_DATASET_:
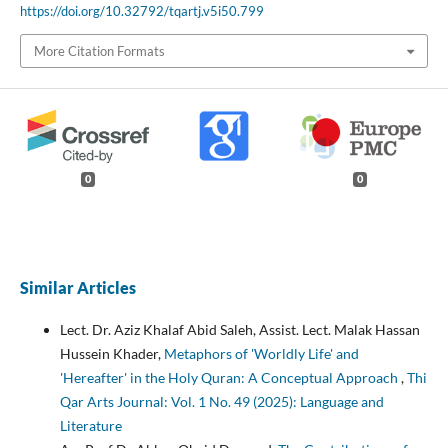
https://doi.org/10.32792/tqartj.v5i50.799
More Citation Formats
0
0
Similar Articles
Lect. Dr. Aziz Khalaf Abid Saleh, Assist. Lect. Malak Hassan
Hussein Khader,
Metaphors of 'Worldly Life' and
'Hereafter' in the Holy Quran: A Conceptual Approach
,
Thi
Qar Arts Journal: Vol. 1 No. 49 (2025): Language and
Literature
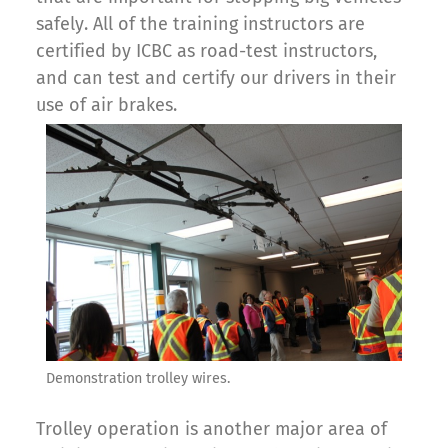
safely. All of the training instructors are
certified by ICBC as road-test instructors,
and can test and certify our drivers in their
use of air brakes.
Demonstration trolley wires.
Trolley operation is another major area of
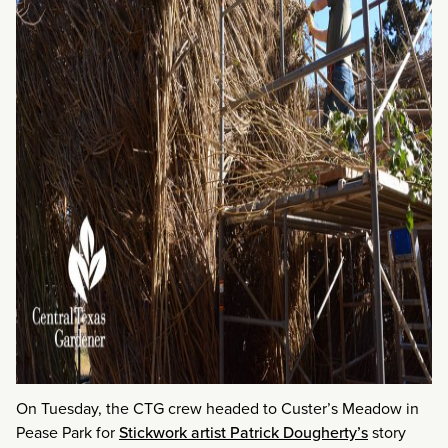
On Tuesday, the CTG crew headed to Custer’s Meadow in
Pease Park for
Stickwork artist Patrick Dougherty’s
story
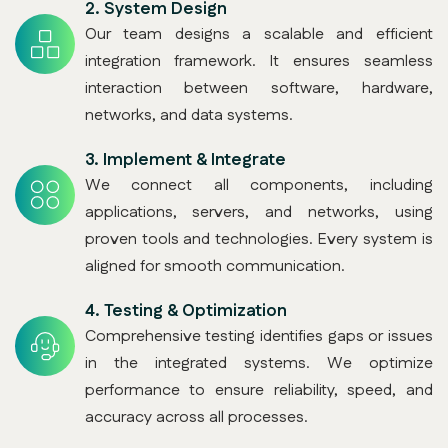
2.
System Design
Our team designs a scalable and efficient
integration framework. It ensures seamless
interaction between software, hardware,
networks, and data systems.
3.
Implement & Integrate
We connect all components, including
applications, servers, and networks, using
proven tools and technologies. Every system is
aligned for smooth communication.
4.
Testing & Optimization
Comprehensive testing identifies gaps or issues
in the integrated systems. We optimize
performance to ensure reliability, speed, and
accuracy across all processes.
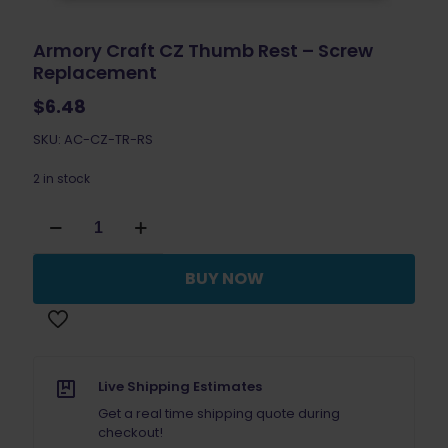
Armory Craft CZ Thumb Rest – Screw
Replacement
$
6.48
SKU: AC-CZ-TR-RS
2 in stock
Armory
Craft
CZ
Thumb
BUY NOW
Rest
-
Screw
Replacement
quantity
Live Shipping Estimates
Get a real time shipping quote during
checkout!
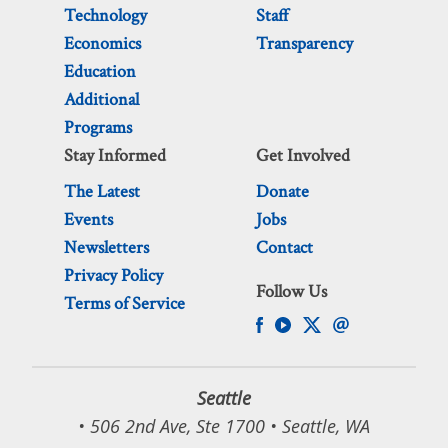
Technology
Staff
Economics
Transparency
Education
Additional
Programs
Stay Informed
Get Involved
The Latest
Donate
Events
Jobs
Newsletters
Contact
Privacy Policy
Follow Us
Terms of Service
Seattle
• 506 2nd Ave, Ste 1700 • Seattle, WA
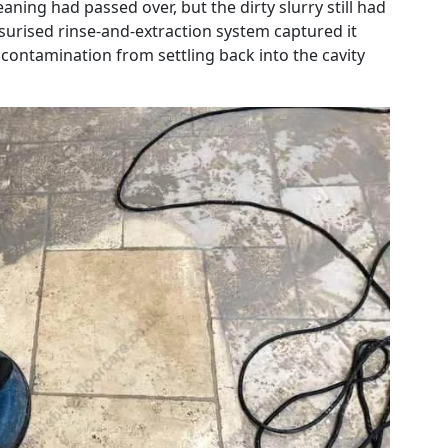
eaning had passed over, but the dirty slurry still had
urised rinse-and-extraction system captured it
contamination from settling back into the cavity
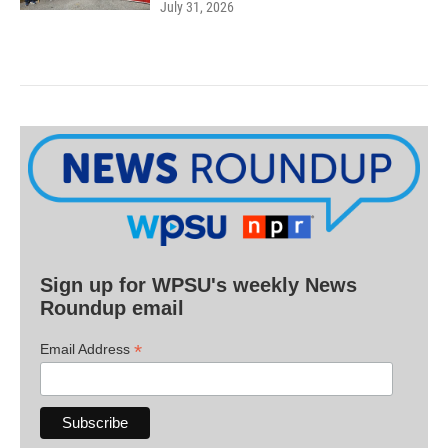
July 31, 2026
Sign up for WPSU's weekly News
Roundup email
*
Email Address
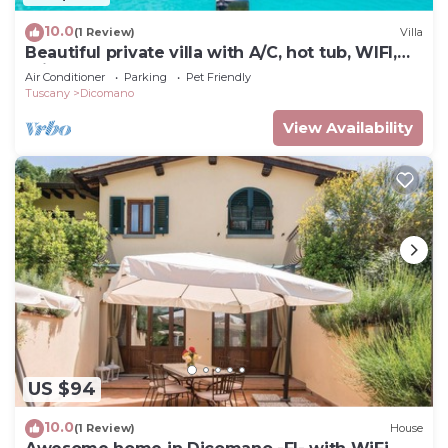
10.0
(1 Review)
Villa
Beautiful private villa with A/C, hot tub, WIFI,
private pool, TV, balcony and pets allowed
Air Conditioner
Parking
Pet Friendly
Tuscany
Dicomano
View Availability
US $94
10.0
(1 Review)
House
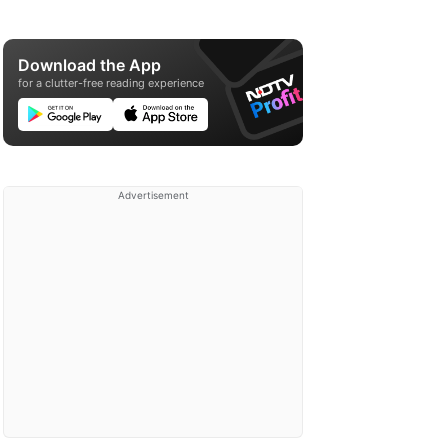
Download the App
for a clutter-free reading experience
Advertisement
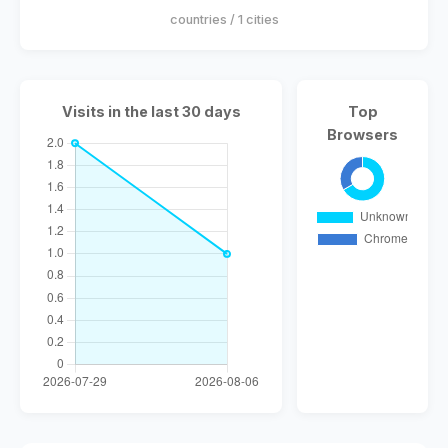
countries / 1 cities
Visits in the last 30 days
Top
Browsers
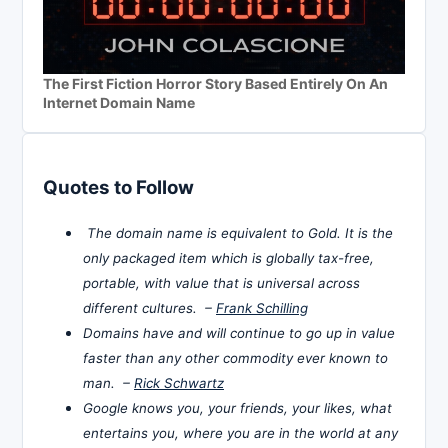
The First Fiction Horror Story Based Entirely On An
Internet Domain Name
Quotes to Follow
The domain name is equivalent to Gold. It is the
only packaged item which is globally tax-free,
portable, with value that is universal across
different cultures. –
Frank Schilling
Domains have and will continue to go up in value
faster than any other commodity ever known to
man. –
Rick Schwartz
Google knows you, your friends, your likes, what
entertains you, where you are in the world at any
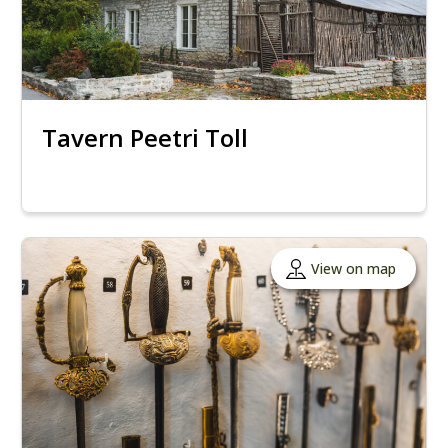
Tavern Peetri Toll
View on map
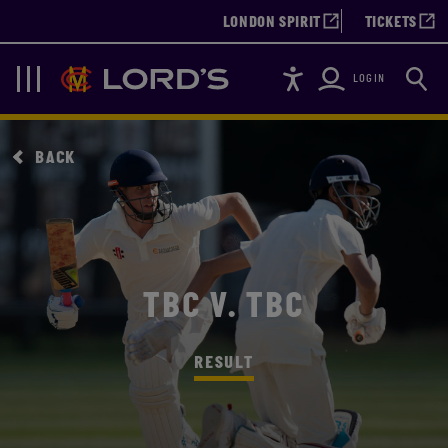
LONDON SPIRIT
TICKETS
Accessibility
Searc
Lords
Navigation
LOGIN
BACK
TBC V. TBC
RESULT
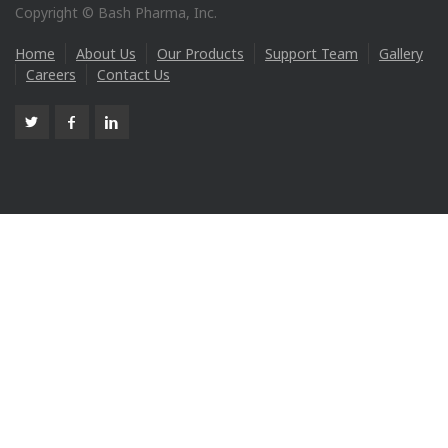
Copyright © Bash Pharma, Inc.
Home
About Us
Our Products
Support Team
Gallery
Careers
Contact Us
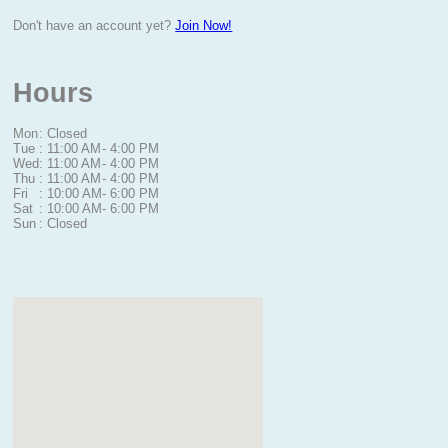
Don't have an account yet?
Join Now!
Hours
Mon
: Closed
Tue
: 11:00 AM
- 4:00 PM
Wed
: 11:00 AM
- 4:00 PM
Thu
: 11:00 AM
- 4:00 PM
Fri
: 10:00 AM
- 6:00 PM
Sat
: 10:00 AM
- 6:00 PM
Sun
: Closed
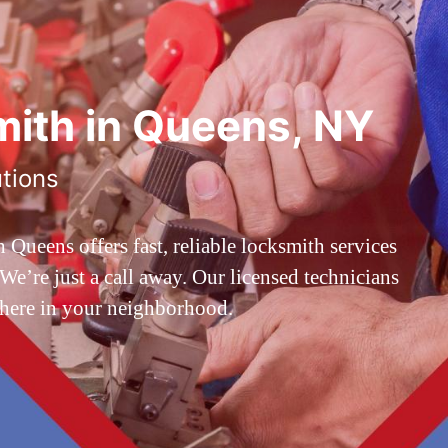
ith in Queens, NY
utions
ueens offers fast, reliable locksmith services
’re just a call away. Our licensed technicians
 here in your neighborhood.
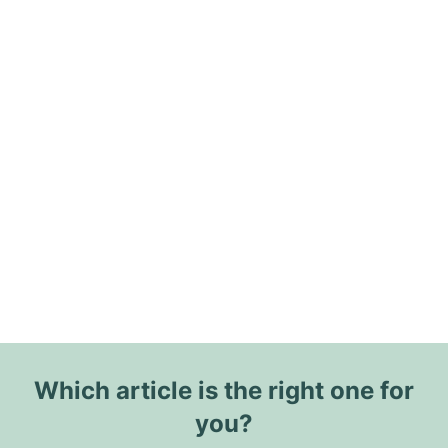
Which article is the right one for
you?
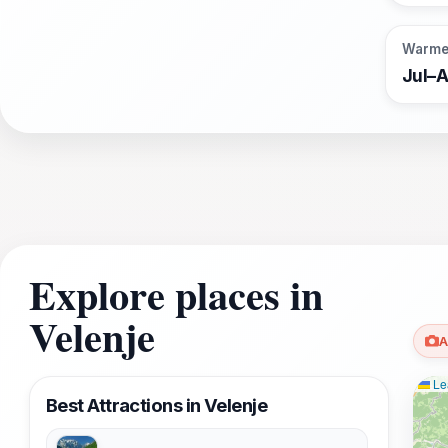
Warme
Jul–
Explore places in
Velenje
A
Lea
Best Attractions in Velenje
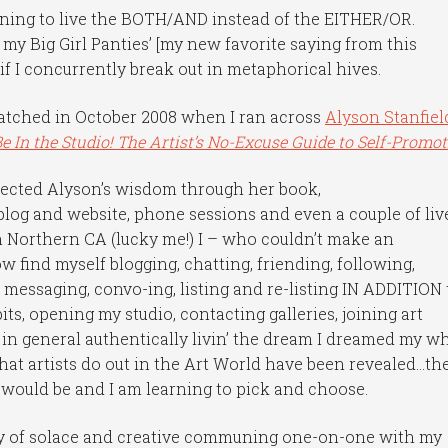
earning to live the BOTH/AND instead of the EITHER/OR.
n my Big Girl Panties’ [my new favorite saying from this
if I concurrently break out in metaphorical hives.
hatched in October 2008 when I ran across
Alyson Stanfiel
Be In the Studio! The Artist’s No-Excuse Guide to Self-Promot
llected Alyson’s wisdom through her book,
blog and website, phone sessions and even a couple of liv
Northern CA (lucky me!) I – who couldn’t make an
 find myself blogging, chatting, friending, following,
 messaging, convo-ing, listing and re-listing IN ADDITION 
ts, opening my studio, contacting galleries, joining art
 in general authentically livin’ the dream I dreamed my w
that artists do out in the Art World have been revealed…th
y would be and I am learning to pick and choose.
nty of solace and creative communing one-on-one with my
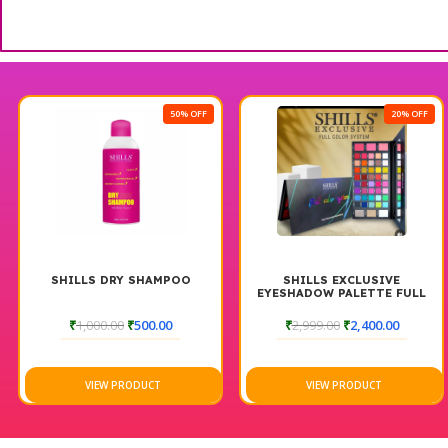
50% OFF
20% OFF
SHILLS DRY SHAMPOO
SHILLS EXCLUSIVE
EYESHADOW PALETTE FULL
COLOR SYSTEM
₹
1,000.00
₹
500.00
₹
2,999.00
₹
2,400.00
VIEW PRODUCT
VIEW PRODUCT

_PROBLEM TO SOLVE_:
Every line above that contains the word "SHILLS" should be reported.

_SOLUTION_:
SHILLS DRY SHAMPOO
SHILLS EXCLUSIVE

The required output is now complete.